Prompt: Locate the line bearing "[button] (363, 988)" in the material below, then reproduce it and each following line up to and including the line bearing "Log in (729, 93)".

Extracted data:
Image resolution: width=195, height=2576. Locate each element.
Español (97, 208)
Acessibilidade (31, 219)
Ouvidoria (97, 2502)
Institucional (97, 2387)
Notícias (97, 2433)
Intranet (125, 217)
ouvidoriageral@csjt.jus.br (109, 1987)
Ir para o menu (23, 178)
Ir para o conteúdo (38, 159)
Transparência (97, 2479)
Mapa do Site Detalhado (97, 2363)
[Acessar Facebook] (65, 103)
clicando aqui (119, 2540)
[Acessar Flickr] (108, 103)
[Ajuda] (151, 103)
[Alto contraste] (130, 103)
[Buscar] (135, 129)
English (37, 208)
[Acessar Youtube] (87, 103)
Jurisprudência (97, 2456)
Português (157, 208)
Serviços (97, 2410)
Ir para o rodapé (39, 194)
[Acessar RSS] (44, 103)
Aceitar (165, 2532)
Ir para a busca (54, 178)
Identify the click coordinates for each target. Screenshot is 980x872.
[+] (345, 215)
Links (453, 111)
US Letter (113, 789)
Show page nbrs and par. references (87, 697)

...

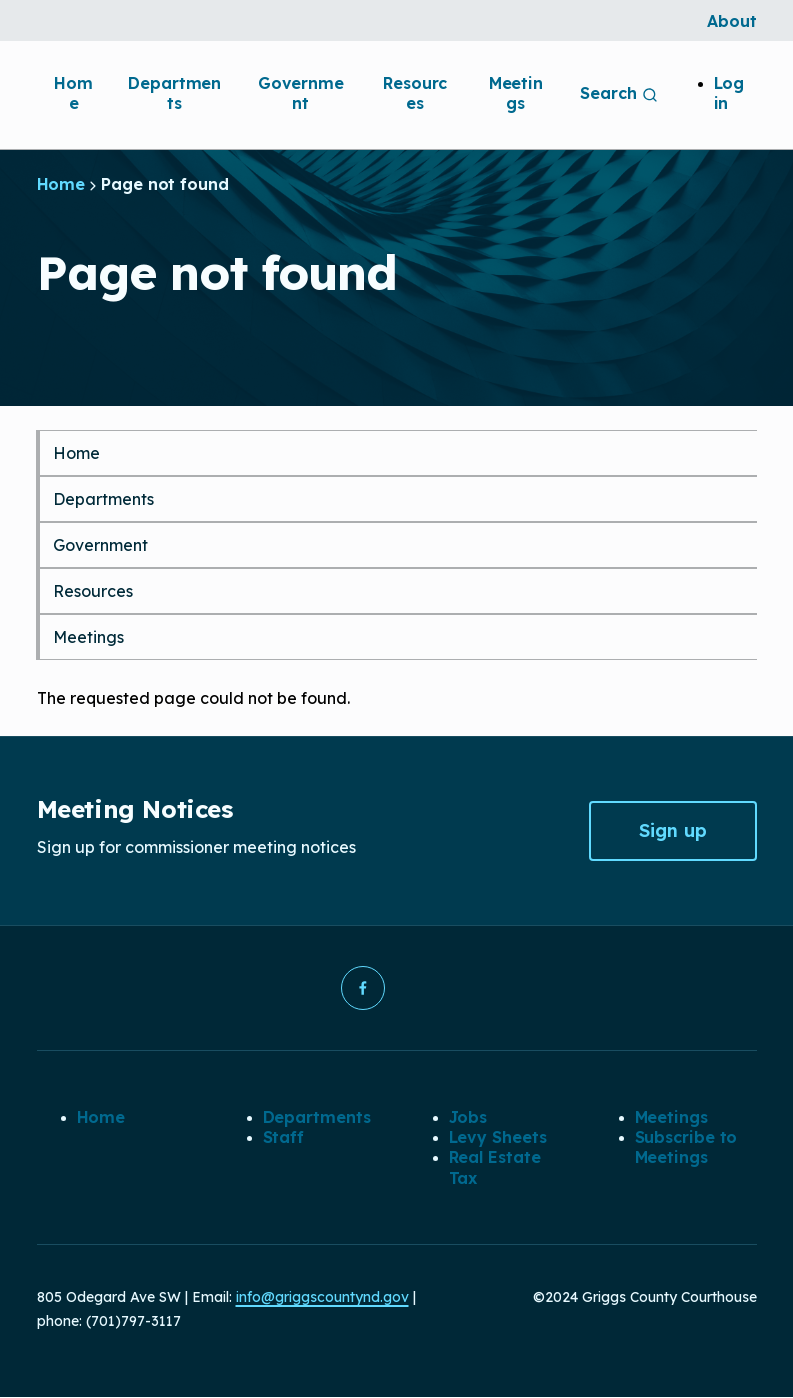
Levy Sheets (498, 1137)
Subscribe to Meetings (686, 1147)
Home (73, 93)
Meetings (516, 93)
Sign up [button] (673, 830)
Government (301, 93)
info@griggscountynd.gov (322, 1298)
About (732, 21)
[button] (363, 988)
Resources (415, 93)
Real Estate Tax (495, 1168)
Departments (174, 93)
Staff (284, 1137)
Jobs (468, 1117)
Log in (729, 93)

...

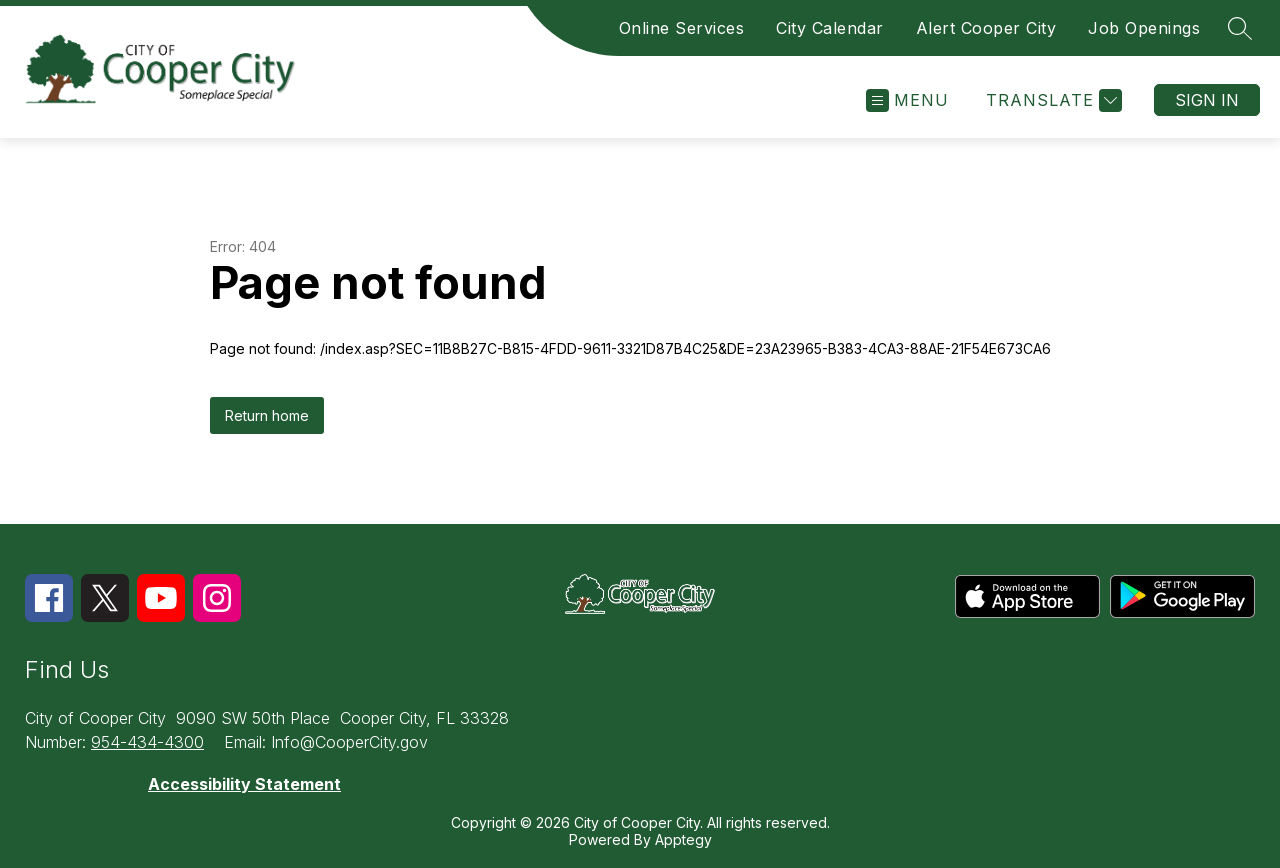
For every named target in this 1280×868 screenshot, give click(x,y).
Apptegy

Result below:
[button] (363, 988)
Resources (415, 93)
Real Estate Tax (495, 1168)
Departments (174, 93)
Staff (284, 1137)
Jobs (468, 1117)
Log in (729, 93)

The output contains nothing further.